第49章  悲しみを忘れるための旅 (前編)

A CHANGE OF SCENE TO FORGET SORROW

 

 完全に自由の身になると、よその国へ、どこであっても構わないからとにかく気分転換ができる場所へ行きたい、という気持ちがムクムクと沸いてきた。 

サンフランシスコの数多い知人たちに想いを馳せたり、湾の対岸にあるオークランドで暮らす夫の親戚たちを思い出したり。

そんなこんなであの街に出かけようと決め、私は早速ひそかに準備に取り掛かった。

 

1896年12月5日、朝食のあと仲良しのキア・ナハオレルア夫人とともにドール大統領の屋敷へ馬車で出向いた。

入っていくと、彼は椅子から立ち上がり、さっと私に近寄って手を差し出したので私はその手を取った。

私たちに椅子をすすめ、彼は私に「こんなに早い時間からわざわざ足を運んでくださるとは光栄の限り、いかなる御用でしょう?」と尋ねた。

 

私は、サンフランシスコへ旅をしようと思って、と話した。

サンフランシスコよりさらに先にいくつもりかと彼が聞くので、多分ボストンの街にいる親戚を訪ねると思う、と答えた。

それからもしかしたら大西洋を渡って、英国にいる姪のカイウラニ王女のところもいくかもしれないと付け加えた。

 

それを聞いてドールは妻を呼んだ。

すぐに彼女は部屋に入ってきて私に如才なく笑って挨拶をした。

にこやかな会話の中で夫妻は私を非常に心配し気遣ってくれた。

冬の真っ只中にそんな場所へ旅をするなんて、と。

ボストンの気候は、彼らがいうには、とんでもなく厳しいものだ。

特に馴染みのない者にとっては恐ろしく寒いので、彼らは彼の地の冬がどれほど危険か、くれぐれも準備を怠らぬように注意するよう言った。

彼らの親切な心遣いにお礼を言い、私はいとまを告げた。

 

大統領は非常に慇懃に私を馬車までエスコートしてくれて、私と同行の人たちの分の旅券も外務省から届けましょうと自分の方から申し出てくれた。

そうして馬車が庭から出ていくときには彼は丁寧にお辞儀までして、私たちを見送った。

 

 帰る途中、従兄弟カラニアナオレ王子(訳注:①)に旅立ちの挨拶をして、私は自宅に戻った。

自宅にはほんのちょっと立ち寄るだけのつもりだった。

が、フイ・カライアイナのD・カラウオカラニ議長とウィリアム・ホワイト、それに女性愛国連盟中央委員会の議長をしているジョセフ・ナヴァヒ夫人が私を待っていた。

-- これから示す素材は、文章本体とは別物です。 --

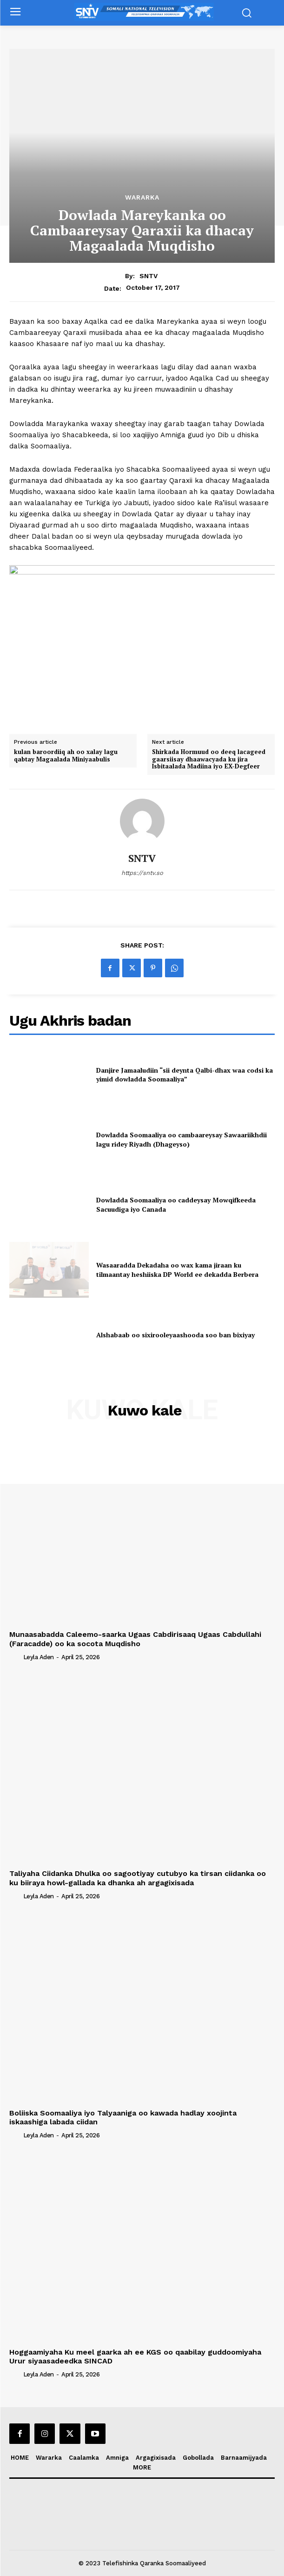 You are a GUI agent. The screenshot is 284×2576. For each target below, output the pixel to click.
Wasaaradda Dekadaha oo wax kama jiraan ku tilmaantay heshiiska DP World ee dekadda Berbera (177, 1270)
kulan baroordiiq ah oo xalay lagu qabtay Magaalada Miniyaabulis (66, 755)
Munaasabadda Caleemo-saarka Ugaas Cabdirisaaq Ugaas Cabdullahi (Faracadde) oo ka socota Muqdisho (135, 1639)
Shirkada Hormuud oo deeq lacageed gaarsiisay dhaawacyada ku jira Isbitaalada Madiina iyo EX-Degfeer (208, 759)
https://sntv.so (142, 872)
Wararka (142, 197)
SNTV (148, 276)
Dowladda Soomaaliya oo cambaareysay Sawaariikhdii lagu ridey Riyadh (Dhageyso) (181, 1139)
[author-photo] (15, 1657)
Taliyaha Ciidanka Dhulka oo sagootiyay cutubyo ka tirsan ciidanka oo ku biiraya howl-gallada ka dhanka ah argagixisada (137, 1878)
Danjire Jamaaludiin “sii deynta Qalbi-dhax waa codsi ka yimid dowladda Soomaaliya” (184, 1075)
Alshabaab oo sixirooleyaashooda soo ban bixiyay (175, 1334)
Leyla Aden (38, 1657) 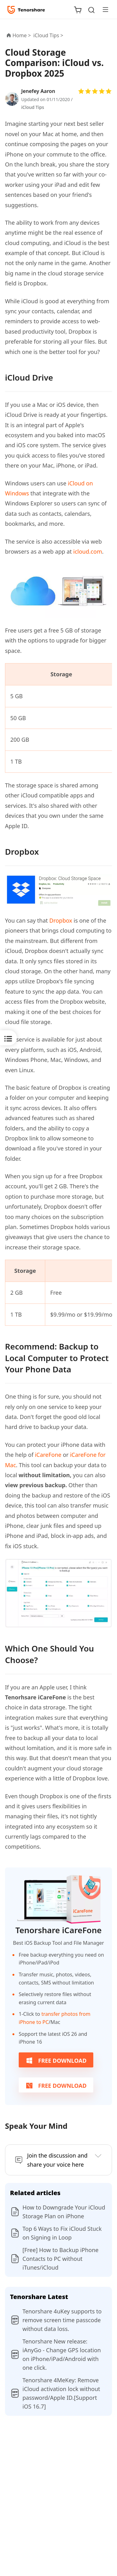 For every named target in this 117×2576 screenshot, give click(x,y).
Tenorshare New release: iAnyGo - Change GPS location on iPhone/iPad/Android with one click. (61, 2354)
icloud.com (87, 551)
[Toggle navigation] (103, 9)
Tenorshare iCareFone (58, 1930)
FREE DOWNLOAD (56, 2060)
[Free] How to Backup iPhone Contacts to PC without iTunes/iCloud (60, 2258)
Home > (21, 35)
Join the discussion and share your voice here (57, 2160)
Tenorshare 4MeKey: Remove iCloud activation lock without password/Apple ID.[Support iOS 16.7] (61, 2393)
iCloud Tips (32, 107)
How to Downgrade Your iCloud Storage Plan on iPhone (63, 2212)
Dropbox (60, 920)
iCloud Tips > (49, 35)
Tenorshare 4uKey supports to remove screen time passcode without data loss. (62, 2320)
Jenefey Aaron (38, 91)
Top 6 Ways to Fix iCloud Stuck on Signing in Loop (62, 2233)
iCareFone (48, 1454) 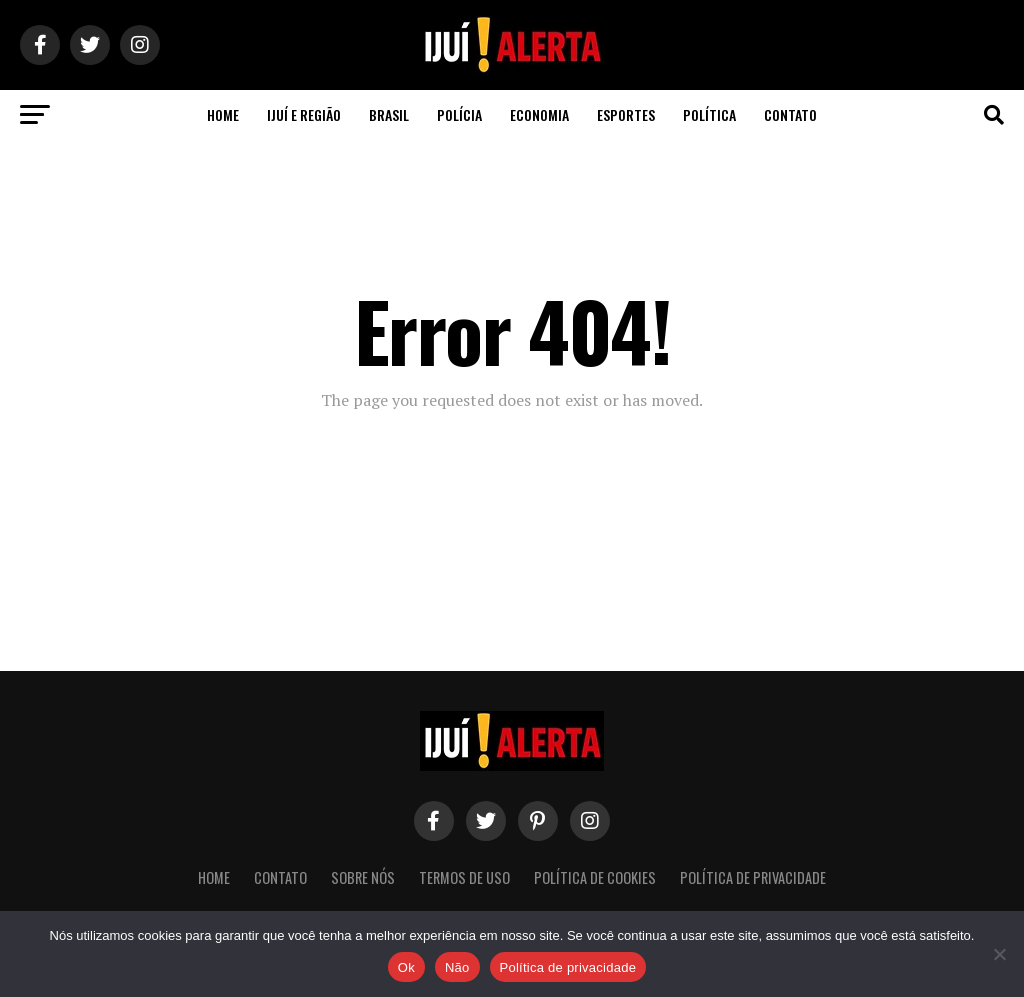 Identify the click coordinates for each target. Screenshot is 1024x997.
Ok (406, 967)
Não (457, 967)
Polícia (459, 114)
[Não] (999, 954)
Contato (790, 114)
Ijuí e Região (304, 114)
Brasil (389, 114)
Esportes (626, 114)
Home (223, 114)
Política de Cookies (595, 877)
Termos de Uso (464, 877)
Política (709, 114)
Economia (539, 114)
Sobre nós (363, 877)
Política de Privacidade (753, 877)
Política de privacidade (568, 967) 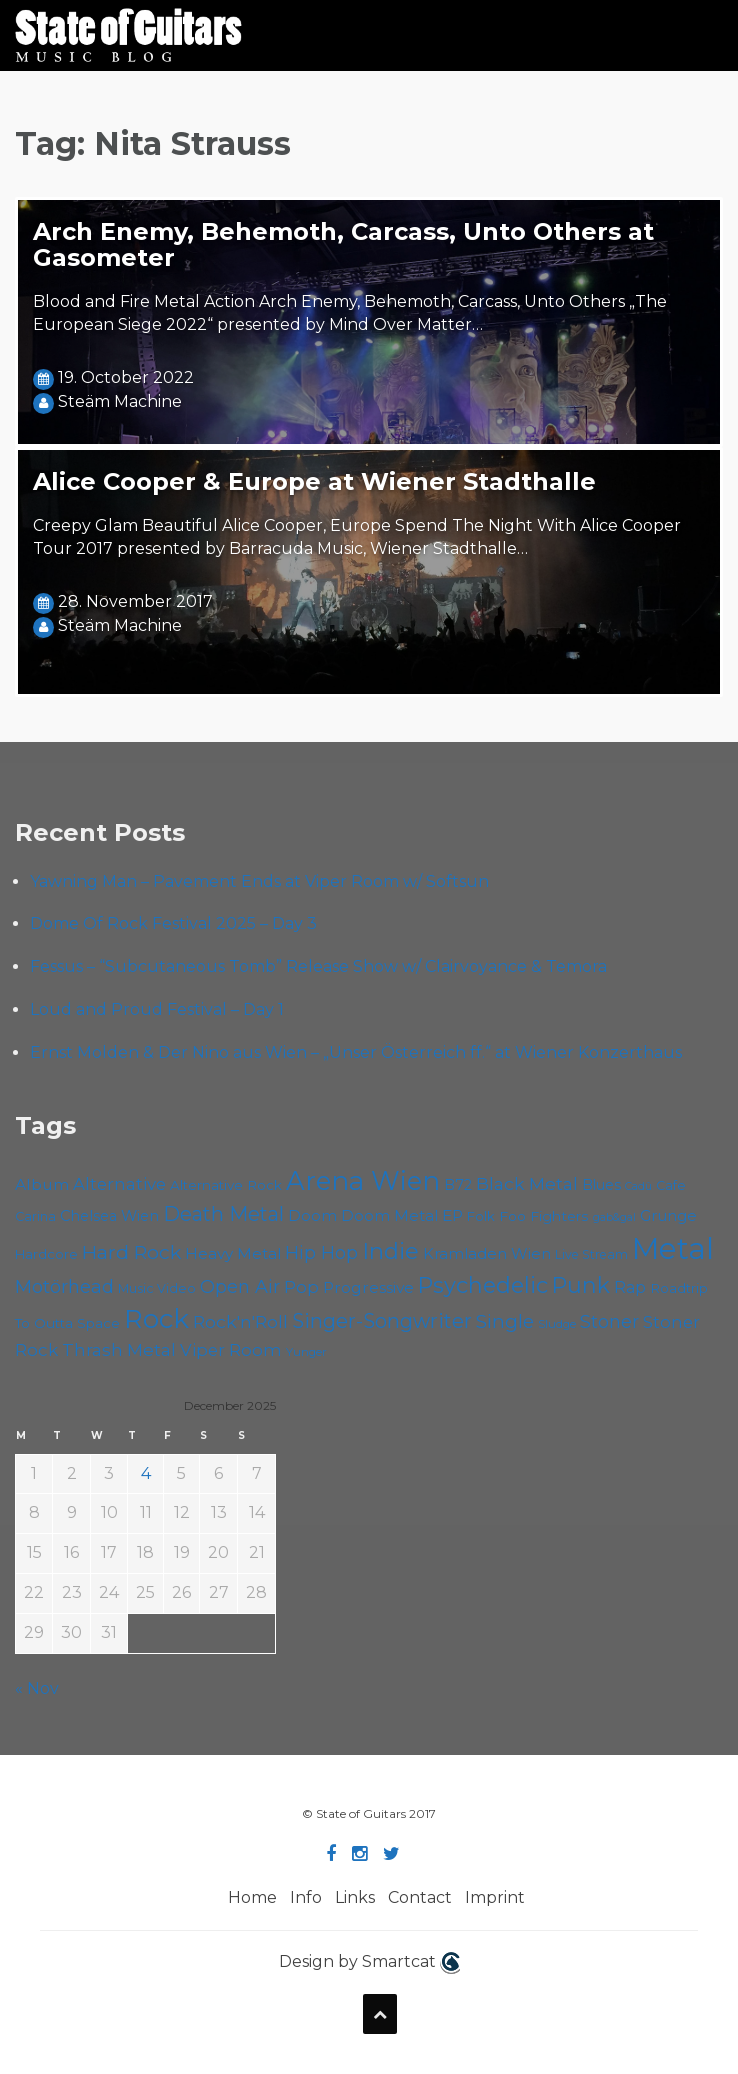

3人は私が今すぐにも出発するところであるのを知り、さすがに驚いた様子だった。

だが私のトランクも荷物もすぐに運ばれるばかりの状態だったので、私の考えに黙って賛意を示してくれた。

 

 

    左から、David Kalauokalani,      William Pūnohu White,              Emma Nāwahī

 

 

 手短な説明と指示をやりとりしたあと、家内のみんなにお別れの挨拶を伝え、私たち一行は埠頭へ向かった。

埠頭に着くとJ・O・カーター卿の姿が目に入った。

夫人と家族と一緒に私を見送ろうと待っていたのだ。

他にも数名の友人がいた。

本当にわずかな人数だったのは、私がわざと自分の出発を口外しないでおいたためだ。

インディペンデント紙社主のF・J・テスタ氏と握手したが、彼は私に会って本当にびっくりしたようだった。

そうして船の側面を上に伝う舷門を、カーター氏に付き添われて登った。

 

 私に割り当てられた部屋をちょっと見てから甲板に戻ると、ジョージ・C・ポッター少佐(ドールの支持者)がすでにそこにいて、私の旅券を差し出した。

外務大臣W・O・スミスの署名で、ハワイのリリウオカラニに対しハワイ政府の保護のもと国外往来の許可を与え、またハワイ政府の代表者すべてに私を保護するよう求めるものだった。

 

 だが一つ、どうしても気になったのは、この書類を作るに際して夫、ドミニス知事の姓が記載されていなかったことだ。

連中がかつて例のあの書類に私に何がなんでも署名させようとしたその名前を組み合わせた結果、全く私の名前でもなければ私の法的効力を持つ署名でもなくなってしまったあの名前が。

連中はそのことに気づかなかったのだろうか。

私がしたことになっている「王権放棄」に彼らが要求したあの署名は一体どうなってしまったのだろうか?

 

旅券は私に随行するジョセフ・ヘレルへとキア・ナハオレルア夫人のぶんもあった。